"the hour is nigh; the waning Queen walks forth to rule the later night; crown'd with the sparkle of a Star, and throned on orb of ashen light: The Wolf-tail sweeps the paling East to leave a deeper gloom behind, and Dawn uprears her shining head, sighing with semblance of a wind: the highlands catch yon Orient gleam, while purpling still the lowlands lie; and pearly mists, the morning-pride, soar incense-like to greet the firmament.."
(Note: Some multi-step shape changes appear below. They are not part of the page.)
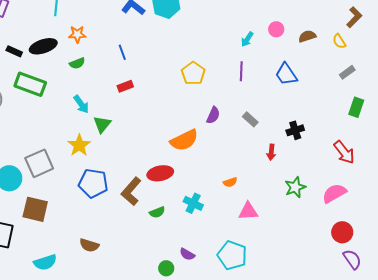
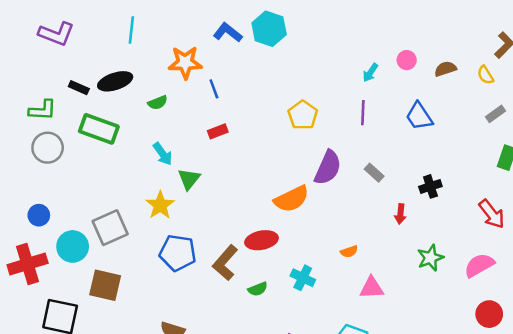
orange star: (77, 34) -> (185, 63), moved, size x1.5
purple semicircle: (213, 115) -> (328, 168), size x1.6

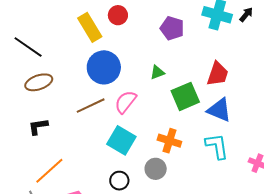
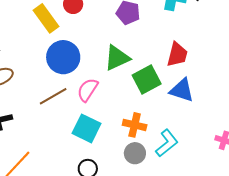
green triangle: (157, 72) -> (117, 58), size x1.8
cyan L-shape: (217, 146) -> (167, 143), moved, turned 64
gray circle: (156, 169) -> (135, 153), moved

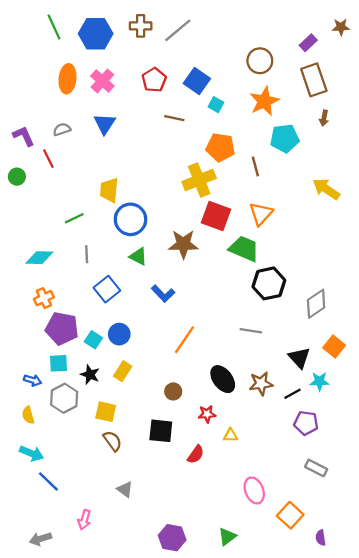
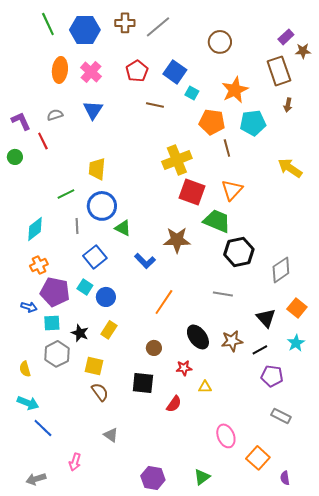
brown star: (341, 27) -> (303, 51), moved
purple rectangle: (308, 43) -> (286, 37), moved
brown circle: (260, 61) -> (220, 42), moved
orange pentagon: (220, 147) -> (212, 122), moved
blue circle: (130, 219) -> (102, 206), moved
brown star: (183, 244) -> (177, 240), moved
cyan diamond: (39, 258) -> (35, 229), turned -40
cyan square: (93, 340) -> (85, 287), moved
blue arrow: (33, 380) -> (29, 307), moved
cyan star: (319, 381) -> (296, 343), moved, turned -30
Sir Richard Francis Burton, posing as his friend Haji Abdu, expressed his Sufi-inspired views of Life in this philosophical poem which I first read, in my early 20's, having been motivated by the Rubaiyat of Omar Khayam, a passage of which was required reading in a high school class......it expressed a fatalism with which I am now comfortable, but at that time, in 1962, when I was 17 and living in Huntsville, Alabama, was new territory......that, after i went there, was more familiar than the places that i had visited before......
pragmatic sensualist, motivated by really deep instincts, actualized by willful imaginings and perpetuated by other's desires. Abstract, yet clear in purpose, honest, but abstruse, my moods change like winds and water with my confidences, and when ungrounded, i am both guarded and vulnerable, leaning, in darkness, to the Light, nurtured by instinctual feelings arising from a deep gene pool.